Glyphosat-Hass: Morddrohungen gegen Minister Schmidt
29.11.2017, 17:59 UhrDie FDP spricht von "Versagen", die SPD von einem "schweren Vertrauensbruch": Offenbar entgegen einer Weisung des Bundeskanzleramtes und der Meinung des Bundesumweltministeriums stimmte Landwirtschaftsminister Christian Schmidt (CSU) einer Zulassungsverlängerung für den Unkrautvernichter Glyphosat auf EU-Ebene zu. Der Krach entzweit das politische Berlin, belastet eine mögliche Neuauflage der Großen Koaltion bereits im Vorfeld schwer.
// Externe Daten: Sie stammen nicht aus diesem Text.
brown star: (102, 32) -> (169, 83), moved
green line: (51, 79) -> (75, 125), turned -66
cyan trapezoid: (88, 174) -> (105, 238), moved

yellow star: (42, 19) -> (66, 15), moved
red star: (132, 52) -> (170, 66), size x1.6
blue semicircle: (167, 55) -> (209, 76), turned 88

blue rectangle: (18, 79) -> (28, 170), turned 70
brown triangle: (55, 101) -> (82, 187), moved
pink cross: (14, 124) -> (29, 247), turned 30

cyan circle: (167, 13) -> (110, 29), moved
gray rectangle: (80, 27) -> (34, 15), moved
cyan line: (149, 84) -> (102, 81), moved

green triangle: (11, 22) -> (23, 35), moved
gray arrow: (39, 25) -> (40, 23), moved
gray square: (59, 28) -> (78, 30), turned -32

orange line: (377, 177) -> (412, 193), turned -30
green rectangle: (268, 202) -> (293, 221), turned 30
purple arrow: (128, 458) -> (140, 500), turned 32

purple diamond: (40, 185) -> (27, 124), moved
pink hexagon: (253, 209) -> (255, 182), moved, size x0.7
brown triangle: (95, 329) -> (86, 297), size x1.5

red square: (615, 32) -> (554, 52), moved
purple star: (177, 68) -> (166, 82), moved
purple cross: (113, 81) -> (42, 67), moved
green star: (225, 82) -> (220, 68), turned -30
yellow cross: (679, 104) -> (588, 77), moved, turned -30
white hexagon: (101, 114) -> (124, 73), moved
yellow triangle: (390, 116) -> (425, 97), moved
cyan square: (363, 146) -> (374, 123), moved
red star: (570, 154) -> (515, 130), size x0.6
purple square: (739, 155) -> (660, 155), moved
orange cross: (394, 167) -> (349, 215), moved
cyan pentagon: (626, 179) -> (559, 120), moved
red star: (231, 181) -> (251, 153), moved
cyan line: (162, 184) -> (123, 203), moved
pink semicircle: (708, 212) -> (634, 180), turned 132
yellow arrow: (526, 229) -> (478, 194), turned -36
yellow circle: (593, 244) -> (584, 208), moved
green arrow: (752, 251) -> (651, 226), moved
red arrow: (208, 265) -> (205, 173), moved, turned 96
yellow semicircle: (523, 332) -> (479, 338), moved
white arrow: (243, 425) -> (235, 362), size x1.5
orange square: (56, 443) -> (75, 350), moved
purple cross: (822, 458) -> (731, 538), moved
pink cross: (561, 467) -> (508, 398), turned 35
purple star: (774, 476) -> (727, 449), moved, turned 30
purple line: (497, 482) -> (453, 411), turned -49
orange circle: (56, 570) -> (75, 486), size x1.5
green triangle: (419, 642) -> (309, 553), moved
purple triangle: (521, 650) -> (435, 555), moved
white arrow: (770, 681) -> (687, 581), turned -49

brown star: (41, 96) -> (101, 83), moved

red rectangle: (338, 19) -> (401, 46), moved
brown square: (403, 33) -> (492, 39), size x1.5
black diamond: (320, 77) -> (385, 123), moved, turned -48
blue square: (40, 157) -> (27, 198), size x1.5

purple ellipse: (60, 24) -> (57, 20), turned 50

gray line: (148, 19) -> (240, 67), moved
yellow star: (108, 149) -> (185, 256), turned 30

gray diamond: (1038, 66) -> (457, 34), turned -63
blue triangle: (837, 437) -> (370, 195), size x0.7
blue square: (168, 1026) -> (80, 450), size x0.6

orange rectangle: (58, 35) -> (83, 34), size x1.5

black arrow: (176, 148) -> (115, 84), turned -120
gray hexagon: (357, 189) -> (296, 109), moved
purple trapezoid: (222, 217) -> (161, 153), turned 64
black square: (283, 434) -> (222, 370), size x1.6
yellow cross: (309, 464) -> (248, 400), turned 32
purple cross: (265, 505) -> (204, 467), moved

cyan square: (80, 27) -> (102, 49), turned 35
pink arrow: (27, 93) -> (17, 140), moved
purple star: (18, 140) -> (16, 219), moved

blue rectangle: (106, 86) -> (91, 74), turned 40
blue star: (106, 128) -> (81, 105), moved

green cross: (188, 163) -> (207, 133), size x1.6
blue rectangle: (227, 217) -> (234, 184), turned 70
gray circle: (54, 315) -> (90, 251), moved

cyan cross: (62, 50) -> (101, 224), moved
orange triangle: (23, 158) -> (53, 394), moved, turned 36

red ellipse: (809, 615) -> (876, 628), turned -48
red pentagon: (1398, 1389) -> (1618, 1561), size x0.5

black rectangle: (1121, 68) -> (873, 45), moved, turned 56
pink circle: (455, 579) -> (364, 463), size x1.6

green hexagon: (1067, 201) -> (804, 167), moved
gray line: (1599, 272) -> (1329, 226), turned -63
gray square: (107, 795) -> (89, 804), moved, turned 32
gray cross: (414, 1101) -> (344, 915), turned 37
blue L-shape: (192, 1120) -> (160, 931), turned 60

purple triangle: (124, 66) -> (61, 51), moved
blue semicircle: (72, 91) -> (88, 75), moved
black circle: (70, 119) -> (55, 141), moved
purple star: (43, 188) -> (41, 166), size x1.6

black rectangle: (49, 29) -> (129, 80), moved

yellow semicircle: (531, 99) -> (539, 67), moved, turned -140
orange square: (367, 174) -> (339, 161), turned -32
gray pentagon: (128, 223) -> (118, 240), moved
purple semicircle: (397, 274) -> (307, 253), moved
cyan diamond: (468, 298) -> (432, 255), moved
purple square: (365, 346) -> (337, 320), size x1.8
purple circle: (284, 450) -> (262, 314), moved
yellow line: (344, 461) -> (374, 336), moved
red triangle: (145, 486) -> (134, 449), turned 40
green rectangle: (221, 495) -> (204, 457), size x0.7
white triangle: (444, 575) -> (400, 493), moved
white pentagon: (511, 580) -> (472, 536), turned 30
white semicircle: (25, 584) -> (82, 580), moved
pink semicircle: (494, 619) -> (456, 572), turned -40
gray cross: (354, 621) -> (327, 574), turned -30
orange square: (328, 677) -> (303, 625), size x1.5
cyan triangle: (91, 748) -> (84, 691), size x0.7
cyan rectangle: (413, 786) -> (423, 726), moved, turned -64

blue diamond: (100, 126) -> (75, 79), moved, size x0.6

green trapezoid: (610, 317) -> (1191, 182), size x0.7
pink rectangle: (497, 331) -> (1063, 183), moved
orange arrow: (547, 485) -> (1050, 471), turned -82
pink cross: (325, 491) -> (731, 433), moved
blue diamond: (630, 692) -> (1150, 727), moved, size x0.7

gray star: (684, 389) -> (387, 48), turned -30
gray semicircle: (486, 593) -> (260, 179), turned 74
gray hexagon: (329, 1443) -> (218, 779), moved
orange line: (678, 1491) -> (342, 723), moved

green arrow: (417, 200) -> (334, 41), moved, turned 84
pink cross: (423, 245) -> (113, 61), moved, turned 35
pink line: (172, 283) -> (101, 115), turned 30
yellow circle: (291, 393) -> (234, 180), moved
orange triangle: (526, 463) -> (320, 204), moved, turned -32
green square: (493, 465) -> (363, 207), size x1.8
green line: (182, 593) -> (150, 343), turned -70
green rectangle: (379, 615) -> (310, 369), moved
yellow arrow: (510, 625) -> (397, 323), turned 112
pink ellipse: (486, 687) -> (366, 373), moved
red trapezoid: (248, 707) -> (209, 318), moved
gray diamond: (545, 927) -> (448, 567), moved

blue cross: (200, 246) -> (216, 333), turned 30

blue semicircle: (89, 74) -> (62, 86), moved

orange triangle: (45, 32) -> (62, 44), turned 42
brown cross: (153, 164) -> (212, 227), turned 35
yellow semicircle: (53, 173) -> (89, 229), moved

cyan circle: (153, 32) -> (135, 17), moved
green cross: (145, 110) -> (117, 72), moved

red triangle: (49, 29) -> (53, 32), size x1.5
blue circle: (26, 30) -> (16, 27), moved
Doch die Wut gegen den Fürther Politiker, der in Obernzenn geboren wurde, kennt offenbar keine Grenzen. Laut einem Bericht der Bild lägen mehrere "Drohungen gegen Leib und Leben" des Ministers und seiner Angehörigen vor. Das bestätigte das Wahlkreisbüro in Fürth dem Blatt.
Damit eskaliert der Streit um Glyphosat, den der mittlerweile Doppelminister (Landwirtschaft und Verkehr) losgetreten hatte, weiter. Der Großteil der Drohungen ging auf seiner Facebook-Seite an. Seine Mitarbeiter sprechen von einer "Vielzahl an Beleidigungen", werden dabei aber nicht konkreter. Man habe die Facebook-Seite vorübergehend vom Netz genommen. Sein Wahlkreisbüro hat die Posts an die Polizei übergeben, die laut der Bild mittlerweile ermittelt.
Hendricks will Verbot auf nationaler Ebene
Auch politisch hat der Zwist Folgen. Gleich von mehreren Seiten hagelte es Rücktrittsforderungen, Schmidt müsse Verantwortung übernehmen. Der aber winkt bislang laut einem Bericht der Bild ab. Bundesumweltministerin Barbara Hendricks, die vom CSU-Minister übergangen wurde, will Glyphosat dennoch beschränken - und zwar auf nationaler Ebene.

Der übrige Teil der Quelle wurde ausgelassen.